Sometimes books don’t make sense until right at the end. Satin Island is one where I didn’t get it until I reached the acknowledgements!
Tom McCarthy explains that he wrote this book during a residency which, ‘I spent projecting images of oil spills onto huge white walls and gazing at them for days on end.’ It all begins to make sense …
Satin Island is told by U, a male anthropologist working for a big corporation. He is working on a project, the Koob-Sassen project, which remains opaque throughout the book as to intest and purpose, opaque to U as well as the reader.
McCarthy uses images of oil spills and stories of sabotaged parachutists from news stories in this novel, all as part of U’s ethnographic work. U tries to write a book, and fails, instead coating his walls with images from the news stories and delivering the ideas he derives from these as his contribution towards the project. He feels like he has failed, but his contribution is eventually received with accolades. And we are still unclear what he has contributed to.
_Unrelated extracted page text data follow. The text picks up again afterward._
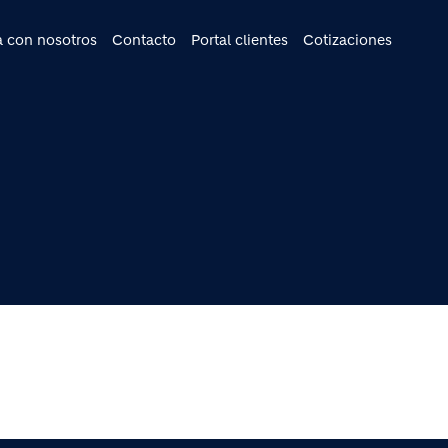
cipal
a con nosotros
Contacto
Portal clientes
Cotizaciones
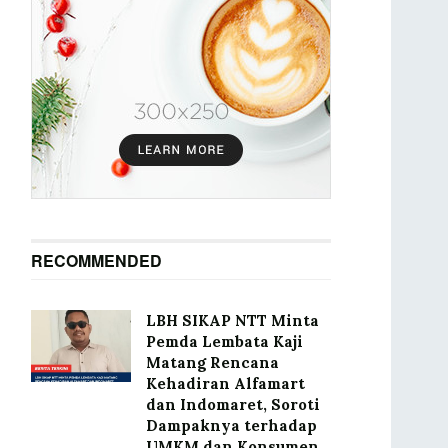
RECOMMENDED
LBH SIKAP NTT Minta
Pemda Lembata Kaji
Matang Rencana
Kehadiran Alfamart
dan Indomaret, Soroti
Dampaknya terhadap
UMKM dan Konsumen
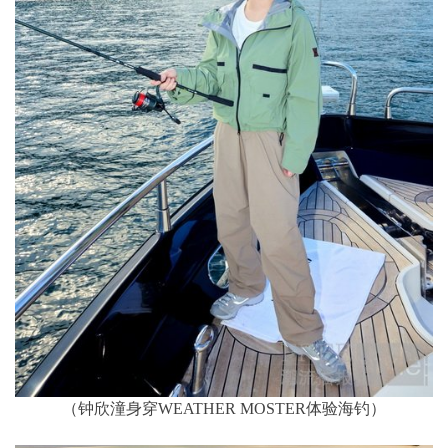
（钟欣潼身穿WEATHER MOSTER体验海钓）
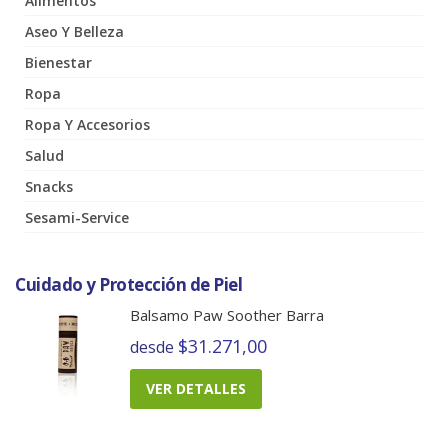
Alimentos
Aseo Y Belleza
Bienestar
Ropa
Ropa Y Accesorios
Salud
Snacks
Sesami-Service
Cuidado y Protección de Piel
Balsamo Paw Soother Barra
$31.271,00
desde
VER DETALLES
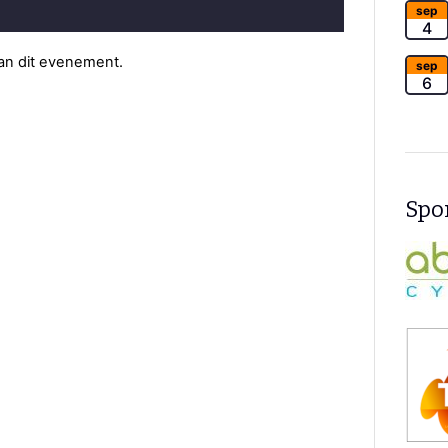
sep
4
van dit evenement.
sep
6
Spon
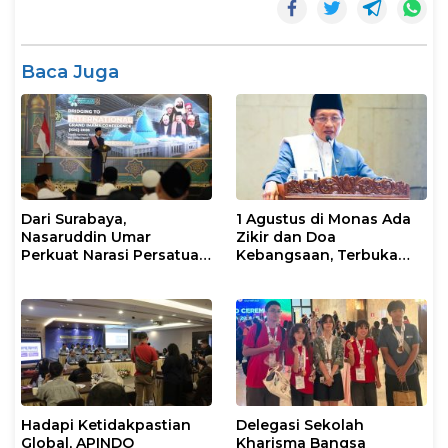
Baca Juga
Dari Surabaya,
1 Agustus di Monas Ada
Nasaruddin Umar
Zikir dan Doa
Perkuat Narasi Persatuan
Kebangsaan, Terbuka
dan Kepemimpinan Umat
untuk Umum
Hadapi Ketidakpastian
Delegasi Sekolah
Global, APINDO
Kharisma Bangsa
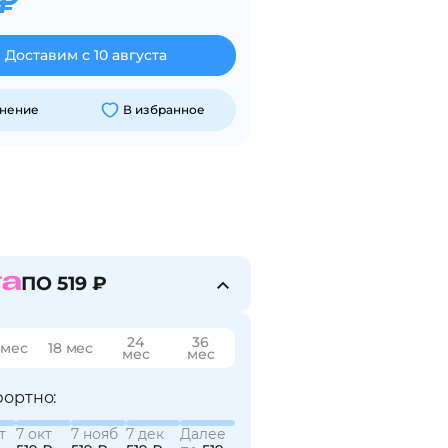
 ₽
Доставим с 10 августа
внение
В избранное
ПО 519 ₽
24
36
 мес
18 мес
мес
мес
ортно:
т
7 окт
7 нояб
7 дек
Далее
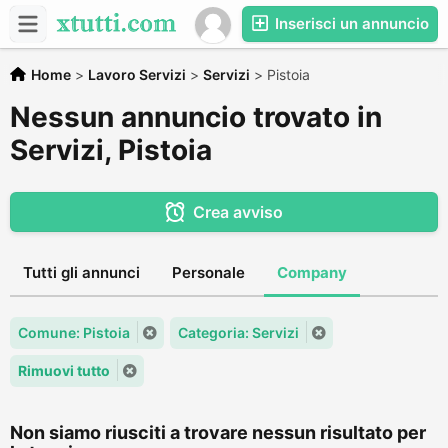
Inserisci un annuncio
Home
>
Lavoro Servizi
>
Servizi
>
Pistoia
Nessun annuncio trovato in
Servizi, Pistoia
Crea avviso
Tutti gli annunci
Personale
Company
Comune: Pistoia
Categoria: Servizi
Rimuovi tutto
Non siamo riusciti a trovare nessun risultato per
In some ways, as I neared the end of this book, it made me think of Don De Lillo’s Cosmopolis. Both books submerge themselves under the surface of the corporate world,but De Lillo goes deeper, faster, and his world is more insane. I loved McCarthy’s Remainder, where you get sucked into one man’s world, sucked so deeply that you don’t realise just how insane it is until right at the end. Satin Island doesnn’t work so well for me, perhaps because U is less compelling: it is hard to write a persuasive corporate drone even if he is a drone with self-knowledge. His relationship with his girlfriend Madison seems bland and unfulfilling for him, which again makes it harder to care. This book works as an intelligent and intellectual analysis of the futility of the corporate world, but if you want a good read and a great introduction to McCarthy, try Remainder.